- Doug Parsons
Nearly all enterprise systems have a concept of reference data. From website configuration, lookup tables, ID-to-ID conversions or domain-specific data, reference data is extremely prevalent and can take many different forms. For years I made the same mistake over and over in managing this reference data. Let's have a look at this common reference data pitfall, why it's so easy to fall into, and finally a nice trick to keep reference data simple.
A couple of years ago I worked on a data processing system for an internal product the company I worked for was developing. This product, among other things, performed a series of derivations from submitted data. The most notable of these was deriving a county from a given postcode (in the UK).
When initially given the requirement to do this lookup, I envisaged a whole reference data system. Counties in the UK are not completely static, and their boundaries change gradually over time. Also, new postcodes get added fairly frequently. This meant the reference data would periodically need updating. My brain immediately jumped to a solution: there would be a tool or system that pulled reference data from the source (ons.gov.uk); this reference data would be written into a database (this could be a SQL database or a document store like DynamoDB. We could then simply query the database to perform any lookups we needed and updating the reference data would just be running a tool. Simple enough?

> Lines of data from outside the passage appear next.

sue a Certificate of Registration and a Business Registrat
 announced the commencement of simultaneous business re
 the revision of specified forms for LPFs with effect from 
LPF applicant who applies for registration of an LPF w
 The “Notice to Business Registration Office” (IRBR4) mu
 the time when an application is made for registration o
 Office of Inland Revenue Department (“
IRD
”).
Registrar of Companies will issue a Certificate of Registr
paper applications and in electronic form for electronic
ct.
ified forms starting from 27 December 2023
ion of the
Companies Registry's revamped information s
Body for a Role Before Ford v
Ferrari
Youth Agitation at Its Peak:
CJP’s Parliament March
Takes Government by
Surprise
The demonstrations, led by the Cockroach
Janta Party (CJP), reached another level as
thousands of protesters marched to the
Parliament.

Despite initially sounding simple, there's a fair amount of hidden complexity within a system like this though. First of all, we need to think about how a database will be provisioned and set up - it needs deploying somewhere with an appropriate amount of memory and storage. This should also be isolated from the internet but not from our application to prevent anyone with malicious intent from being able to access the database directly. We'd then need to consider database Schemas, and how to handle migrations to setup or update these. We then need to consider database users, making sure we can update the reference data with sufficient write permissions, but that the application only connects with read-only permissions (for the principle of least privilege). Once we have users, we need to think about how to make the application aware of the user without exposing credentials...
The whole system rapidly becomes very complicated.

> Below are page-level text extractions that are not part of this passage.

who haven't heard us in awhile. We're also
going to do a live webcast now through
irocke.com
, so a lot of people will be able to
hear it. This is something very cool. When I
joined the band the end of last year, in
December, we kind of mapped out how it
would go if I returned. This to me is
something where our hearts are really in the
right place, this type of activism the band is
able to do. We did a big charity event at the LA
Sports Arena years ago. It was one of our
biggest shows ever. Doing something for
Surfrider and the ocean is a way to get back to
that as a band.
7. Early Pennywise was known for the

This overcomplicating is an easy trap to fall into, and especially easy as there doesn't appear to be a simple solution that fits our criteria. Where else could we store the reference data if not in a database? A file on disk? This would still have many of the same problems as the database solution, plus loading the file contents for a single lookup would be amazingly inefficient. We could load it into memory and keep the lookups there while the application runs? This one is pretty close, but maintaining and updating the reference data is still unclear, and would be a bit of overhead on startup.

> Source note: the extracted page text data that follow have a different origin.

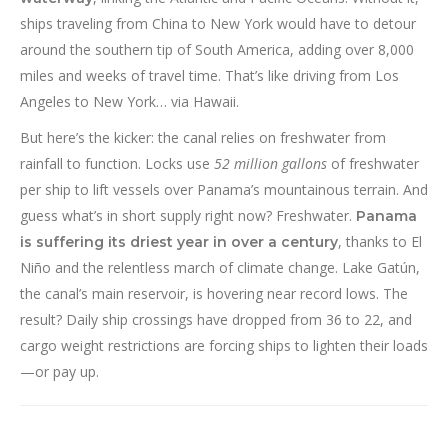
ships traveling from China to New York would have to detour
around the southern tip of South America, adding over 8,000
miles and weeks of travel time. That’s like driving from Los
Angeles to New York… via Hawaii.
But here’s the kicker: the canal relies on freshwater from
rainfall to function. Locks use
52 million gallons
of freshwater
per ship to lift vessels over Panama’s mountainous terrain. And
guess what’s in short supply right now? Freshwater.
Panama
, thanks to El
is suffering its driest year in over a century
Niño and the relentless march of climate change. Lake Gatún,
the canal’s main reservoir, is hovering near record lows. The
result? Daily ship crossings have dropped from 36 to 22, and
cargo weight restrictions are forcing ships to lighten their loads
—or pay up.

The solution is simple: treat reference data as part of your code.
The trap that's easy to fall into is thinking that your reference data has to be a part of its own, separate system. This used to be true where reference data updates needed to be deployed and a slow software development life cycle meant applications would only get deployed every several months, or, in some extreme cases, once a year (as was the case for one project I worked on). However, thanks to modern development practices such as Continuous Delivery, and the reduced friction and risk through containerisation and infrastructure as code, deployments can now happen as frequently as we like. In the case of Shamaazi, where I currently work, we often deploy our code several times per day and every single change usually marks its own deployment.
As a result of this, the simplest thing to version, manage, and keep up to date with the code that is running, is to simply commit the reference data as part of the code. This could be
YAML files that are loaded as the application starts, or, even simpler, simply converting the reference data into the language you use. This has a twofold benefit: the application does not have any overhead in accessing reference data as we've removed all the complexity around deploying, managing, migrating and accessing databases; but also, our reference data is now version controlled and we can easily review changes and track them over time.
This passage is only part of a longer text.